### Exercise brief
Print out the data below in full and exactly, skipping the pictures.

Data supplied Block Start

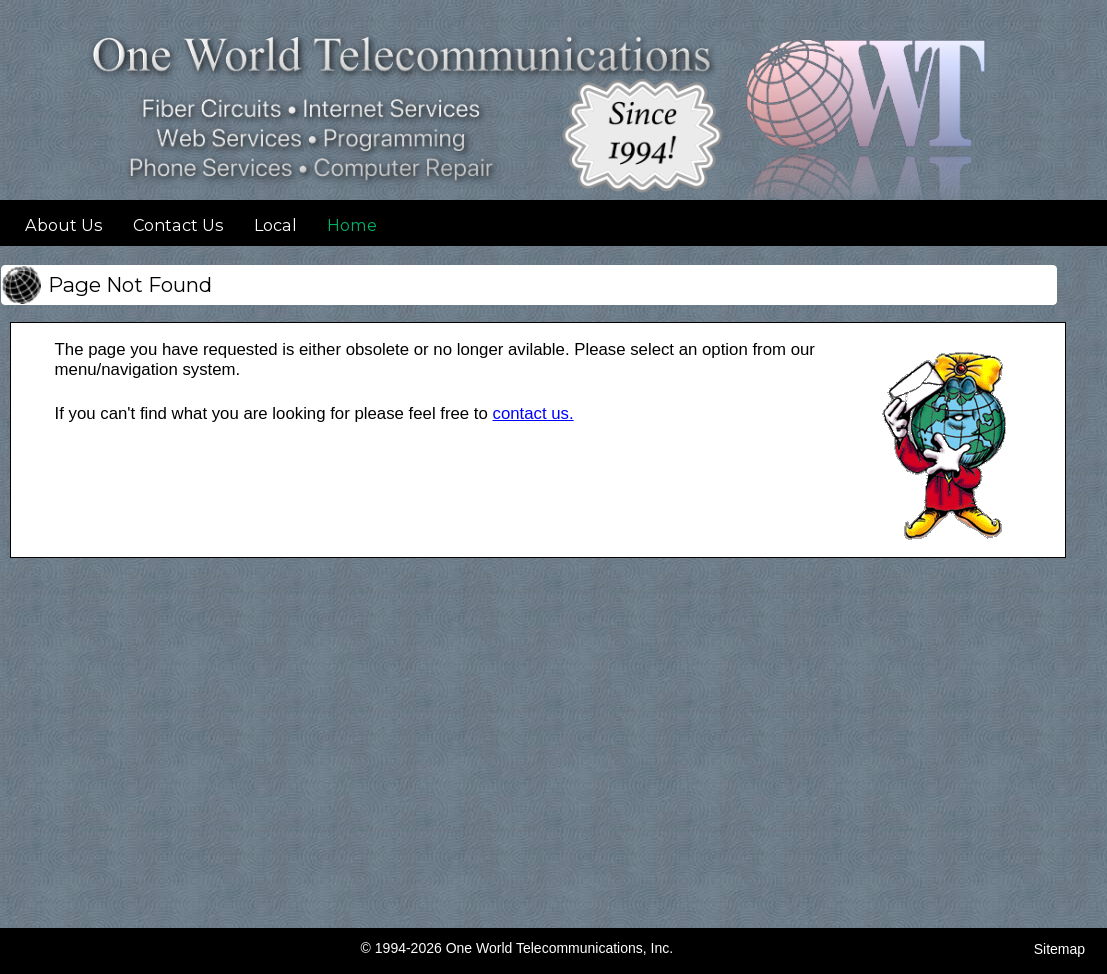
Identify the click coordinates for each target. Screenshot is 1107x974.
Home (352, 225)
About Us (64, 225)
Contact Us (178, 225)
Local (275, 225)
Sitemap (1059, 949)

Data supplied Block End

### Solved exercise
Identify the click coordinates for each target. Screenshot is 1107x974.
Home (352, 225)
About Us (64, 225)
Contact Us (178, 225)
Local (275, 225)
Sitemap (1059, 949)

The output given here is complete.